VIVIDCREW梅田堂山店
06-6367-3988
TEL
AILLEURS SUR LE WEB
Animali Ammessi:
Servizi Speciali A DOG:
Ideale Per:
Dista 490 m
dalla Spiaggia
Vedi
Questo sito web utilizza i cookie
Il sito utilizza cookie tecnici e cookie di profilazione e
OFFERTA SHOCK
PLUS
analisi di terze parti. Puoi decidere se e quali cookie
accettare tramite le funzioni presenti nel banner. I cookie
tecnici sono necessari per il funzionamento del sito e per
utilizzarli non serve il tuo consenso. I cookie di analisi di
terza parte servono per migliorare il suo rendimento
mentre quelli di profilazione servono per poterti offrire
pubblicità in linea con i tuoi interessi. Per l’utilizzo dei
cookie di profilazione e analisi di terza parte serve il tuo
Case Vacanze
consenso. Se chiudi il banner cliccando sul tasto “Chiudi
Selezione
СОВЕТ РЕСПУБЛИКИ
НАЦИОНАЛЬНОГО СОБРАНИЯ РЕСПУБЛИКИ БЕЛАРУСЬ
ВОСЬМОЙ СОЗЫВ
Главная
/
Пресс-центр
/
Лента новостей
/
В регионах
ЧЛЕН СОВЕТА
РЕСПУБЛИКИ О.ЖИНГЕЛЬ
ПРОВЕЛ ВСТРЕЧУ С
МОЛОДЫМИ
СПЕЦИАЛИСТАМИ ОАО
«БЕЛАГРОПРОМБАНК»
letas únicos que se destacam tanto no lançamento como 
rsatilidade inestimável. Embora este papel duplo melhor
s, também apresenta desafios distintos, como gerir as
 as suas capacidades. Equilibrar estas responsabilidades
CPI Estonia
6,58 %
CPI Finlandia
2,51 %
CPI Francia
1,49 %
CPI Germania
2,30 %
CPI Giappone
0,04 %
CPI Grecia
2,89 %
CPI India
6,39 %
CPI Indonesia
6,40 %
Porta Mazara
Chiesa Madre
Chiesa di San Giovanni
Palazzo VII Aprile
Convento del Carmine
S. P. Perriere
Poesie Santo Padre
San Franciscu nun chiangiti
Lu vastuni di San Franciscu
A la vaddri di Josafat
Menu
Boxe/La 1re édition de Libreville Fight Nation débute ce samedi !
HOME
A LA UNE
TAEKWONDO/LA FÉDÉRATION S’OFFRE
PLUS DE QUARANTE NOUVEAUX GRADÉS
...
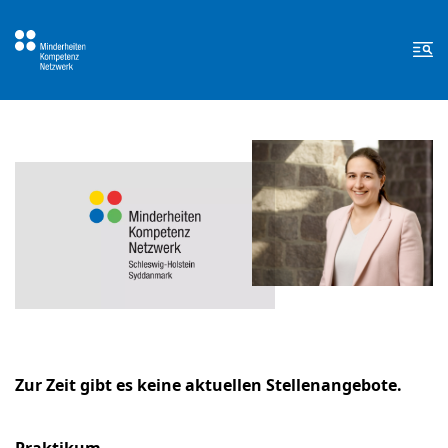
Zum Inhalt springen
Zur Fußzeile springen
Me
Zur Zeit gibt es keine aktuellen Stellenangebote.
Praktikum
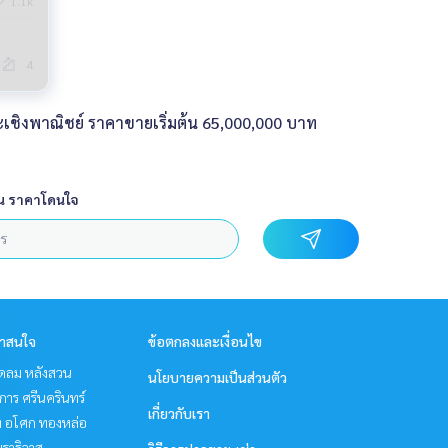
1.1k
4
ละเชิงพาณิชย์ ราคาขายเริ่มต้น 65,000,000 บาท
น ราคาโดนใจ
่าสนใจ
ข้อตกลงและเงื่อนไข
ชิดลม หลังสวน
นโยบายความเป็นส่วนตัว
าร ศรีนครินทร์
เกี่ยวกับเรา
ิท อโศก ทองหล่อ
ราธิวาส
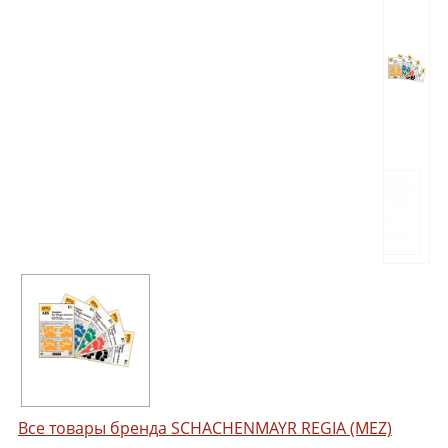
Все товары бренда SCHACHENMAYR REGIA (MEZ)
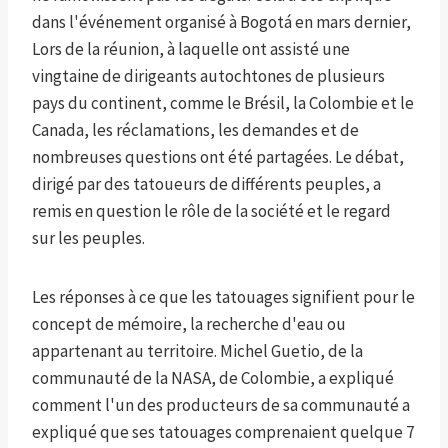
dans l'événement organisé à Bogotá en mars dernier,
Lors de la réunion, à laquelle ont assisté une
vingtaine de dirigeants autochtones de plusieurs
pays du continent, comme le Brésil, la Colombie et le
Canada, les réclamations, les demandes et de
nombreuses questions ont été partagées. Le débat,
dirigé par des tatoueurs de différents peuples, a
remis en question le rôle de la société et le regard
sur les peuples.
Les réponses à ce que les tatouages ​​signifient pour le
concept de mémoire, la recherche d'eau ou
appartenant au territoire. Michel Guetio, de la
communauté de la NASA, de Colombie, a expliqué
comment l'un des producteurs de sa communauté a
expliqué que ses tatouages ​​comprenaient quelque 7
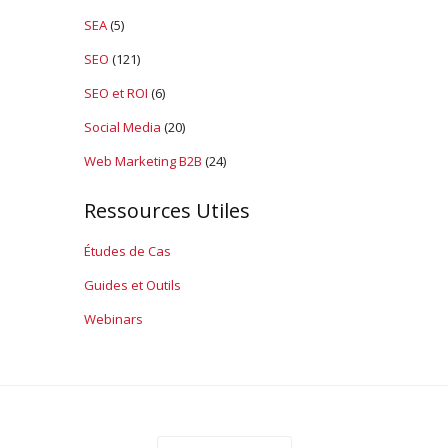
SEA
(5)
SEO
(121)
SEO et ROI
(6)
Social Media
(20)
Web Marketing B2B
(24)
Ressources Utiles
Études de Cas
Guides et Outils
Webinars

THE PROBLEM
Your task is to transcribe, with no changes, only the lines of the listing above that lie between the line holding "VIVIDCREW梅田堂山店" and the line holding "mentre quelli di", inclusive.

EXPECTED ANSWER
VIVIDCREW梅田堂山店
06-6367-3988
TEL
AILLEURS SUR LE WEB
Animali Ammessi:
Servizi Speciali A DOG:
Ideale Per:
Dista 490 m
dalla Spiaggia
Vedi
Questo sito web utilizza i cookie
Il sito utilizza cookie tecnici e cookie di profilazione e
OFFERTA SHOCK
PLUS
analisi di terze parti. Puoi decidere se e quali cookie
accettare tramite le funzioni presenti nel banner. I cookie
tecnici sono necessari per il funzionamento del sito e per
utilizzarli non serve il tuo consenso. I cookie di analisi di
terza parte servono per migliorare il suo rendimento
mentre quelli di profilazione servono per poterti offrire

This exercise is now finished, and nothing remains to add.